Su Facebook falso sindaco Occhiuto invita a disertare scuole. Ma sono aperte
Il sindaco di Cosenza Mario Occhiuto: “Scuole regolarmente aperte il 21 gennaio”

Il sindaco di Cosenza, Mario Occhiuto è vittima di brutti scherzi sui social. Qualcuno, finora ignoto, gli ha realizzato un profilo fake su Facebook. Non tanto per il finto profilo (non è la prima volta), che sarà già stato denunciato alla Polizia Postale per individuare il buon tempone (ir)responsabile, quanto per il fatto che da oggi vengono diffuse notizie assolutamente false circa la chiusura delle scuole a Cosenza per domani 21 gennaio.

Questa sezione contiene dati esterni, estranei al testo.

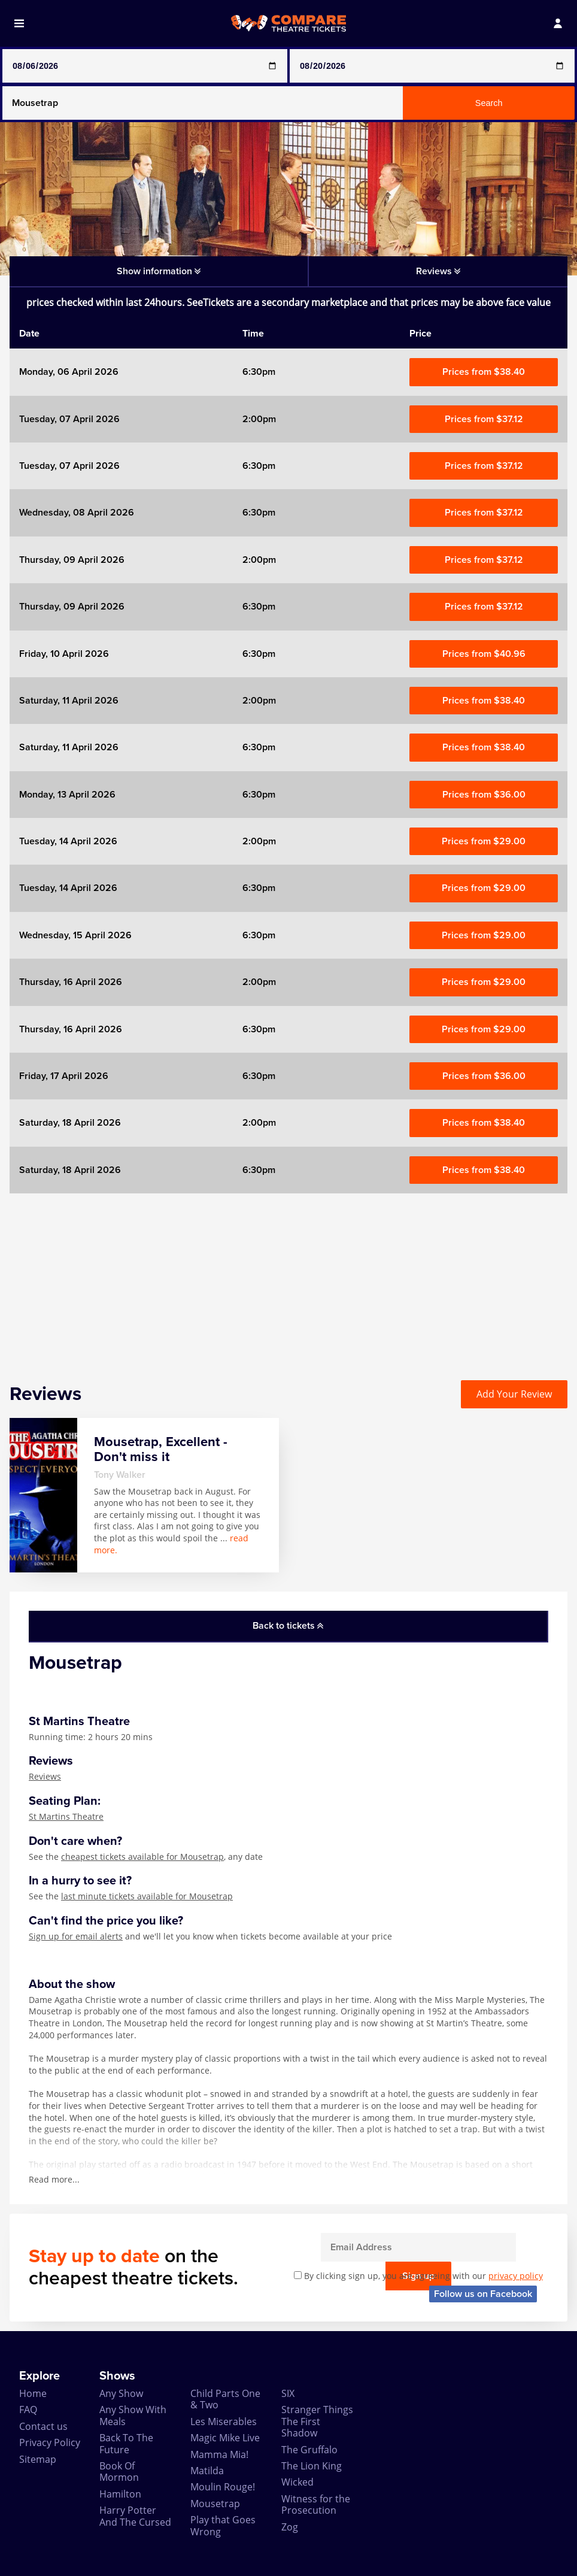 The height and width of the screenshot is (2576, 577). I want to click on Magic Mike Live, so click(225, 2437).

Il tam tam è cominciato da mercoledì con un passaparola incessante tra tante mamme che hanno notato i messaggi del falso sindaco Mario Occhiuto. Uno scherzo di pessimo gusto, forse “fatto ad arte”, che oltre a ledere l’immagine del primo cittadino avrebbe potuto creare enormi disagi alle famiglie nonché far beccare una marea di assenze ai bambini e ai ragazzi che frequentano i plessi cosentini.

I FALSI MESSAGGI DEL FALSO SINDACO MARIO OCCHIUTO

profilo fake occhiutoUno di questi messaggi riporta la comunicazione di martedì 19 pubblicata sull’agenzia Ansa sulla chiusura delle scuole per oggi. In modo anche maldestro, è stato sostituito il numero “20” con “21”, suscitando molti dubbi tra le mamme. Un altro messaggio si rivolge a quanti vivono nei paesi limitrofi che recita: “Cari ragazzi, presa visione delle vostre difficoltà nel raggiungere Cosenza dai paesi limitrofi, al fine di non creare disagio alla circolazione ed evitare inconvenienti per la vostra salute sto per disporre la chiusura delle scuole di qualsiasi ordine e grado della città per giorno 21/01/2016”. “Allora, sono aperte o chiuse?”. Assolutamente aperte.

Parlando con la portavoce del sindaco Occhiuto, Iole Perito, abbiamo appurato che si tratta effettivamente di un fake con informazioni totalmente false e prive di fondamento. Le scuole giovedi 21 gennaio saranno regolarmente aperte. La neve è già sciolta e, come recita un vecchio adagio cosentino, “ara scuagliata da nivi rimananu i str…”. Si spera che emerga anche l’autore dello cattivo scherzo.